Organizations, families, and friends walked together — singing, chanting, and carrying signs with messages like “Love is Love” and “War is Costly, Peace is Priceless” — through downtown Raleigh to the front of the state capitol building. Those gathered heard speeches from those fighting for a number of issues, including higher wages, quality health care for all, immigrant rights, LGBTQ protections and equality, more funds for public education, criminal justice reform and voting rights. The Rev. Dr. William J. Barber II, former state NAACP president and founder of the national Poor People’s Campaign, spoke on the main stage, celebrating the crowd for coming together under a shared agenda of equality and justice and encouraging people to vote. “We have to show that we are still here. We have not given up fighting,” he said.

This year, the LGBTQ Committee of the NC NAACP made history by establishing the largest contingency of LGBTQ individuals and allies for the People’s Moral March and People’s Assembly. The group, called the 1000STRONG Coalition, was done in partnership between the NC NAACP, The Historic Thousands on Jones Street Coalition and The Freedom Center for Social Justice. Sponsors included PFLAG, Unity Fellowship Movement, Equality North Carolina, LGBTQ Democrats of NC and qnotes.

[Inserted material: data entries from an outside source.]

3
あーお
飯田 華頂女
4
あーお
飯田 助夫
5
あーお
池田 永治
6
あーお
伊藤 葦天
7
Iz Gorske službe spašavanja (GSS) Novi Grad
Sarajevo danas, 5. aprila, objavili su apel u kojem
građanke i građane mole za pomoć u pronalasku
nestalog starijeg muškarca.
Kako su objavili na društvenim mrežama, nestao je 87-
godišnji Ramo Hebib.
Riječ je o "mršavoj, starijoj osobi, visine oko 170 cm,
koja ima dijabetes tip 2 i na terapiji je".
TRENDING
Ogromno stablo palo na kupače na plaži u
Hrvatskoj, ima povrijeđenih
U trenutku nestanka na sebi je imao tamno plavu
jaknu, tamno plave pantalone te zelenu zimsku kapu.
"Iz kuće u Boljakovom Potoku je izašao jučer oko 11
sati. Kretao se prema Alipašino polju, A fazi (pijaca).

The coalition joined together to celebrate the full humanity of LGBTQ people while lifting up the intersectional needs of the community, and demanding an end to anti-LGBTQ legislation, organizers shared.

Members of North Carolina’s LGBTQ community spoke on the main stage, sharing personal stories about gaining the right to marry, the homelessness crisis facing transgender women, the multi-faced discrimination experienced by those in the LGBTQ community, and more.

“We made a bold statement to NC representatives that LGBTQ rights are civil rights, and that the intersectional needs of their residents cannot be ignored,” said Ezra Fairley-Collins, the Freedom Center’s intersectionality programs manager.

Jessica Hulik, director of civic engagement and politics at Equality North Carolina, said, “Marching with this coalition of LGBTQ organizations from across NC, felt extremely powerful.”

Reina Pozo, Charlotte native and recent graduate from Chowan University, marched with the coalition as an ally and called her experience “inspirational and truly humbling.” “It grew my respect and love for the power that is the LGBTQ community. I gained a new sense of community and perspective on the world.”

The day before the rally, as part of the pre-march event programming, the LGBTQ Committee hosted a leadership summit where LGBTQ leaders and allies generated ideas about how to work together in more impactful ways.

“This historic effort exceeded our expectations,” shared Bishop Tonyia M. Rawls, the inaugural chair of the NC NAACP’s LGBTQ Committee. “Yes, we wanted to send a message to N.C. legislators to advance LGBTQ rights and protections, but we also consider it a major victory that so many of our LGBTQ siblings felt represented, loved, seen and affirmed by our support.”

info: fcsj.org.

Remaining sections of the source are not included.